Another Case of Contaminated Drinking Water in Michigan

As the nation continues to focus on the situation in Flint, another case of contaminated drinking water has emerged in Michigan, this time in a town just north of Grand Rapids. Wolverine World Wide, a shoe company known for inventing Hush Puppies, dumped industrial waste containing toxic perfluorinated chemicals (PFCs) in Belmont throughout the 1960s.

Hye-Jin Kim

Policy Associate

Slide from a September 12, 2017 town hall meeting showing Wolverine’s dumping ground in Belmont, Michigan and the neighborhoods potentially affected by leached toxins in well water. Image: Plainfield Charter Township Department of Public Services 

As the nation continues to focus on the situation in Flint, another case of contaminated drinking water has emerged in Michigan, this time in a town just north of Grand Rapids. Wolverine World Wide, a shoe company known for inventing Hush Puppies, dumped industrial waste containing toxic perfluorinated chemicals (PFCs) in Belmont throughout the 1960s. PFCs dissolve in water and don’t degrade easily, allowing them to slowly leach their way into groundwater. In wells nearby the dump, tested samples in July reported up to 540 times the level of PFCs deemed safe by the EPA. Some residents who relied on this well water reported suffering from thyroid problems, a health effect tied to PFC exposure according to several scientific studies. County public health officials are now funding research to detect cancer clusters in affected neighborhoods.
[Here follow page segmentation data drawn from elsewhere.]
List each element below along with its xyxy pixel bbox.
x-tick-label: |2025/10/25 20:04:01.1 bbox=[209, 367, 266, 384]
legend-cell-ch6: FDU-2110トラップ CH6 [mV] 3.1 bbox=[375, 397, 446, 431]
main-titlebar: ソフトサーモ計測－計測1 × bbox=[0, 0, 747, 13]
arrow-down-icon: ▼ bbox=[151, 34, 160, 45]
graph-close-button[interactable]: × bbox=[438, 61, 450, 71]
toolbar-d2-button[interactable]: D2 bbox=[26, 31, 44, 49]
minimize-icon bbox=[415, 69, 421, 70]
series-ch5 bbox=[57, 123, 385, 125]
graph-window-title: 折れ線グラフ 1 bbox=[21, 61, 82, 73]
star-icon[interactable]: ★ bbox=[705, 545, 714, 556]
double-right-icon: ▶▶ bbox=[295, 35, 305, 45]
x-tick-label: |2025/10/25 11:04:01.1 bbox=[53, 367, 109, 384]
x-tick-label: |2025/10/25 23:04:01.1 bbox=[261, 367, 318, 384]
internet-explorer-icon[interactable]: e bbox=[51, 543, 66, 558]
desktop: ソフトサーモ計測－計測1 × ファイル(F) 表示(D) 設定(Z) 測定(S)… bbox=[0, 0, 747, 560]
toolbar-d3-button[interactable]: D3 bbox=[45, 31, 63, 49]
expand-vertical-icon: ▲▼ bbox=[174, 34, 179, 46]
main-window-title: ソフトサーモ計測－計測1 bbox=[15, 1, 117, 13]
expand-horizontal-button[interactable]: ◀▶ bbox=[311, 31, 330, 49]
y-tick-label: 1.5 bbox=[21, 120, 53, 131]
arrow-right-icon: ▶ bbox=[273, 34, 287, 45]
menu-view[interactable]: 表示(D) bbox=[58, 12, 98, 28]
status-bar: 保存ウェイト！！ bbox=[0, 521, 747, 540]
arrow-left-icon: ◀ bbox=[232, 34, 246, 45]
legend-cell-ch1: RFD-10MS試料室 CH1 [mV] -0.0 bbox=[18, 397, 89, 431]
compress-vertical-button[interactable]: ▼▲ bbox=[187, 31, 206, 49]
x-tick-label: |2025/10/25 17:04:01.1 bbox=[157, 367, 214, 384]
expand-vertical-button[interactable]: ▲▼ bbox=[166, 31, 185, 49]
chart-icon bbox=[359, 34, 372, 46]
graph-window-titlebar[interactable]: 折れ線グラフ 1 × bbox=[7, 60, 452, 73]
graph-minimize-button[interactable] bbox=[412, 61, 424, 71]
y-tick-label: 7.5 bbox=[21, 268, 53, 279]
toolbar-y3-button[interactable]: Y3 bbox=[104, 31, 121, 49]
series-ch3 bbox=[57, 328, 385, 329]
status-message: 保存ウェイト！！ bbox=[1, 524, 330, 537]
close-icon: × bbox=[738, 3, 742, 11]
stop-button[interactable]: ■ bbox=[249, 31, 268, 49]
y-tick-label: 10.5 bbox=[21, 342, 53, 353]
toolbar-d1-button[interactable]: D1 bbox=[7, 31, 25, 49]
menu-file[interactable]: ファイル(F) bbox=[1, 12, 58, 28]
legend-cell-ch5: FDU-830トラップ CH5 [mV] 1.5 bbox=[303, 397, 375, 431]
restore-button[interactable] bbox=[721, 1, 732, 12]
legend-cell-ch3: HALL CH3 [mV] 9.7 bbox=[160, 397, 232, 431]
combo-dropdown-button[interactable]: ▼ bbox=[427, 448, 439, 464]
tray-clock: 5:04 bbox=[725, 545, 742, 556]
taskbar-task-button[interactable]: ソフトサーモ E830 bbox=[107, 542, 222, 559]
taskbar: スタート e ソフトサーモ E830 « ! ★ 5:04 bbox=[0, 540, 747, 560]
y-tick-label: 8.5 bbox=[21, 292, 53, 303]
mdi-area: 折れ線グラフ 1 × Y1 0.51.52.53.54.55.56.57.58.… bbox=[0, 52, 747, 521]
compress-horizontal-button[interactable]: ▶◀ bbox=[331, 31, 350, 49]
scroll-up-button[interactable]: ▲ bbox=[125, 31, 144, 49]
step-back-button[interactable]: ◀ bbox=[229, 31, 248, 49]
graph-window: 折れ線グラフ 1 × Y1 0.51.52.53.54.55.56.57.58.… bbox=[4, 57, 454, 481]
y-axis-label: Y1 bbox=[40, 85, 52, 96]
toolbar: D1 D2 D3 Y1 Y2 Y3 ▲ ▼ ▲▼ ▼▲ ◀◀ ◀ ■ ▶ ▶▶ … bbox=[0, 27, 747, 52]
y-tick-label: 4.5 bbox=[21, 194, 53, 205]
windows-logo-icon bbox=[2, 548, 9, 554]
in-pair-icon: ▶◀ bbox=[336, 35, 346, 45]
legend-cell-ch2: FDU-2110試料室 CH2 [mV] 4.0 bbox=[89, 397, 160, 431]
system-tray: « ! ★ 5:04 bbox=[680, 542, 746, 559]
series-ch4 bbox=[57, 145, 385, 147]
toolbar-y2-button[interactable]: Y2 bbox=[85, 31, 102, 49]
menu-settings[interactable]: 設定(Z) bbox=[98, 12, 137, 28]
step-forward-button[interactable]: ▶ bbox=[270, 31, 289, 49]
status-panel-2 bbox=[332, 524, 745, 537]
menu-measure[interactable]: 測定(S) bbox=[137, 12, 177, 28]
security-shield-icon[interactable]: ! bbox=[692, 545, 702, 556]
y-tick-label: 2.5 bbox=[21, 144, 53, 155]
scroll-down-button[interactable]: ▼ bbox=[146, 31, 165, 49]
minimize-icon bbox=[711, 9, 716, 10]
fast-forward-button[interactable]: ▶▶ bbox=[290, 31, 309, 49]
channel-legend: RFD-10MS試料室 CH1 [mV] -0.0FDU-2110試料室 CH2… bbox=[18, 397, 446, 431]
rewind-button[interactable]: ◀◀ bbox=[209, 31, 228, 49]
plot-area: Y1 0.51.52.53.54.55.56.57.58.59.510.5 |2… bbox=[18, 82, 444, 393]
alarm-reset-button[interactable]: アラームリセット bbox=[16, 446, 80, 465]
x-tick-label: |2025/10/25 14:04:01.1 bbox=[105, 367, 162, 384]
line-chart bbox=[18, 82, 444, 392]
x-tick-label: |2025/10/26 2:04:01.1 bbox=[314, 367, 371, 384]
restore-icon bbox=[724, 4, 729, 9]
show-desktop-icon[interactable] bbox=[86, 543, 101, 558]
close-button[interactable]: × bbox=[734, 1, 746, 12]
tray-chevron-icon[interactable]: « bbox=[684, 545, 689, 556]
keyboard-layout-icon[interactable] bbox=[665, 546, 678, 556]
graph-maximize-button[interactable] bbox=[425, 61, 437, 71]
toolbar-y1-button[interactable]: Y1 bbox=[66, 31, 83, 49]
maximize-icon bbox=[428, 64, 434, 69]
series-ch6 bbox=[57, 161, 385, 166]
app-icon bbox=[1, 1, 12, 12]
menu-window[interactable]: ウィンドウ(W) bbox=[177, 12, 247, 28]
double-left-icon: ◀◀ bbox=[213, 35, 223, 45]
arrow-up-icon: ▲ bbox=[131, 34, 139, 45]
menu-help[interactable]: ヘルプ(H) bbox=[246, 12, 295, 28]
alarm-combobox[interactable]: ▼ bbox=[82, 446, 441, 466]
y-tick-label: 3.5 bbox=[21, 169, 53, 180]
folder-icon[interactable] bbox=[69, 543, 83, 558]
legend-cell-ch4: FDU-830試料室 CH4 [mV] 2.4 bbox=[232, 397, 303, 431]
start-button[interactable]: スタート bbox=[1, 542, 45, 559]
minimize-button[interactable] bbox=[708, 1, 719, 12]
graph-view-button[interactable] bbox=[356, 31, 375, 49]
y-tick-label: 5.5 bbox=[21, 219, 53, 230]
The story of Belmont is one that has been repeated in countless communities exposed to toxic contamination in the last half century. They are among the reasons why state and federal governments adopted hazardous waste cleanup laws in the 1970s and 1980s – the most important of them being the federal Superfund law, adopted in 1980.

Today, however, the ability of state and federal officials to respond to problems like those in Belmont is at risk. The Michigan Department of Environmental Quality offloaded its investigation to Wolverine early on due to budget constraints. “The state couldn’t possibly afford to do this,” one DEQ official said. “Our funds are pretty much out for response activities like this.” At the federal level, as we’ve documented in a series of recent reports, proposed cuts to the U.S. EPA budget threaten to further reduce funding to state agencies and slow the cleanup of dangerous sites.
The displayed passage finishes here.